- Born: June 8, 1956 (age 69) Kankakee, Illinois, U.S.
- Occupations: Journalist, comedian, satirist
- Notable credit(s): Council Wars Chicago Tomorrow All Things Considered

= Aaron Freeman =

Journalist, comedian, performer

Aaron Freeman (born June 8, 1956) is an American journalist, stand-up comedian, author, cartoonist, and blogger.

==Career==
During the 1990s, Freeman was the host of the weekly informational radio program Metropolis which was broadcast in the Midwest. He is also a commentator on NPR's flagship news program, All Things Considered. Freeman co-wrote and directed the stage comedy The Arab/Israeli Comedy Hour. As a stand-up comedian, he is a member of the quartet the Israeli/Palestinian Comedy Tour. Freeman has performed with The Second City and performs with the Second City Theater.

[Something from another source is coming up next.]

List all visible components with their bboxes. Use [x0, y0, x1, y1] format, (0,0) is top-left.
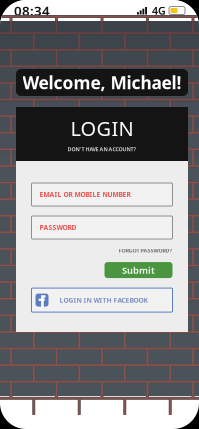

Along with long-time friend and collaborator Rob Kolson, he created the long-running political and financial comedy Do the White Thing and its sequel Gentlemen Prefer Bonds.

In 1983, Freeman created and performed the satire Council Wars, which was based on the Chicago City Council when Harold Washington was mayor. For ten years, he hosted the television talk show Talking with Aaron Freeman. He later hosted and was chief science correspondent for Chicago Public Television's science and technology program Chicago Tomorrow.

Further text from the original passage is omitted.